Como foram os dez anos de Bento XVI na Mater Ecclesiae?

Bom, ele é um homem de Deus, quero muito bem a ele. A última vez que o vi foi no Natal. Ele quase não conseguia falar. Falava baixo, baixo, baixo. Foi necessário que traduzissem suas palavras. Era lúcido. Fazia perguntas: Como é isso? E esse problema lá? Ele estava atualizado sobre tudo. Foi um prazer falar com ele. Pedia-lhe opiniões. Ele dava o seu parecer, mas sempre equilibrado, positivo, sensato. Da última vez, porém, se via que estava no fim.

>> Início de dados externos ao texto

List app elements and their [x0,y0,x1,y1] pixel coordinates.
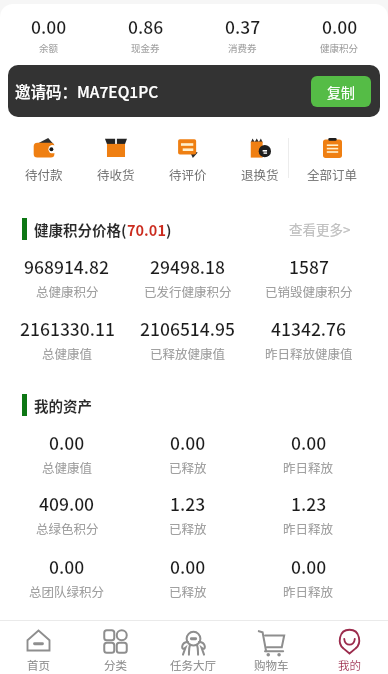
staticText: 已释放 [169,458,207,474]
button[interactable]: 全部订单 [296,132,368,184]
staticText: 余额 [39,41,59,55]
staticText: 分类 [104,657,127,673]
staticText: 现金券 [131,41,160,55]
other: 首页 [26,629,51,654]
button[interactable]: 待评价 [152,132,224,184]
staticText: 0.00 [49,430,85,455]
other: 分类 [103,629,128,654]
staticText: 昨日释放 [283,582,334,598]
staticText: 我的 [338,657,361,673]
staticText: 0.00 [291,430,327,455]
button[interactable]: 购物车 [232,621,310,674]
button[interactable]: 我的 [310,621,388,674]
staticText: 全部订单 [307,165,358,182]
staticText: 2106514.95 [140,316,235,341]
staticText: 0.00 [31,14,67,36]
button[interactable]: 查看更多> [289,219,351,239]
button[interactable]: 任务大厅 [154,621,232,674]
button[interactable]: 首页 [0,621,77,674]
button[interactable]: 复制 [311,76,371,107]
staticText: 0.86 [128,14,164,36]
staticText: 待付款 [25,165,63,182]
staticText: 邀请码：MA7EQ1PC [15,80,159,102]
staticText: 29498.18 [150,254,226,279]
staticText: 0.00 [170,554,206,579]
other: 我的 [337,629,362,654]
staticText: 待评价 [169,165,207,182]
staticText: 健康积分 [320,41,359,55]
staticText: 昨日释放 [283,458,334,474]
button[interactable]: 邀请码：MA7EQ1PC [8,65,380,117]
staticText: 0.00 [291,554,327,579]
staticText: 查看更多> [289,219,351,239]
staticText: 我的资产 [34,395,92,416]
other: 任务大厅 [180,629,207,654]
staticText: 0.00 [322,14,358,36]
staticText: 购物车 [254,657,289,673]
staticText: 已释放 [169,582,207,598]
staticText: 总健康值 [42,344,93,360]
staticText: 968914.82 [24,254,110,279]
other: 购物车 [258,629,285,654]
staticText: 总团队绿积分 [29,582,105,598]
staticText: 已释放健康值 [150,344,226,360]
staticText: 消费券 [228,41,257,55]
staticText: 1.23 [291,491,327,516]
staticText: 待收货 [97,165,135,182]
staticText: 70.01 [127,219,166,240]
staticText: 已销毁健康积分 [265,282,353,298]
button[interactable]: 待付款 [8,132,80,184]
staticText: 1.23 [170,491,206,516]
staticText: 409.00 [39,491,95,516]
button[interactable]: 0.00 [0,14,97,56]
staticText: 2161330.11 [20,316,115,341]
staticText: 0.00 [49,554,85,579]
button[interactable]: 分类 [77,621,154,674]
staticText: 总健康值 [42,458,93,474]
staticText: 复制 [327,82,355,102]
button[interactable]: 0.37 [194,14,291,56]
staticText: 总健康积分 [36,282,99,298]
staticText: 已发行健康积分 [144,282,232,298]
staticText: 41342.76 [271,316,347,341]
staticText: 首页 [27,657,50,673]
staticText: 0.00 [170,430,206,455]
staticText: 1587 [289,254,329,279]
staticText: 任务大厅 [170,657,216,673]
staticText: 健康积分价格( [34,219,127,240]
button[interactable]: 0.00 [291,14,388,56]
staticText: 昨日释放健康值 [265,344,353,360]
button[interactable]: 退换货 [224,132,296,184]
staticText: 0.37 [225,14,261,36]
button[interactable]: 0.86 [97,14,194,56]
staticText: 退换货 [241,165,279,182]
staticText: ) [166,219,172,240]
staticText: 已释放 [169,519,207,535]
staticText: 昨日释放 [283,519,334,535]
button[interactable]: 待收货 [80,132,152,184]
staticText: 总绿色积分 [36,519,99,535]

As exéquias foram sóbrias. Por que?

Os mestres de cerimônias tinham "quebrado a cabeça" para fazer as exéquias de um Papa não reinante. Era difícil fazer a diferença. Agora eu disse para estudar a cerimônia dos funerais dos futuros Papas, de todos os Papas. Eles estão estudando e também simplificando um pouco as coisas, tirando as coisas que estão liturgicamente erradas.

O Papa Bento XVI abriu caminho para a renúncia. O senhor disse que é uma possibilidade, mas que atualmente não a contempla. O que pode levá-la a renunciar no futuro?

Um cansaço que não nos faz ver as coisas com clareza. A falta de clareza, de saber avaliar as situações. Até o problema físico, talvez. Eu sempre pergunto sobre isso e sigo os conselhos. Como estão as coisas? Você acha que devo... às pessoas que me conhecem, até mesmo alguns cardeais inteligentes. E eles me dizem a verdade: continua está bom. Mas por favor: grite em tempo.

O senhor quando saúda, pede a todos para rezar pelo senhor. Por que?

Tenho certeza que todos rezam. Aos que não creem, digo: rezem por mim e se não rezarem me mandem boas ondas. Um amigo ateu me escreve: … e eu te mando boas ondas. É uma forma pagã de rezar, mas é um querer bem, e querer bem ao outro é uma oração.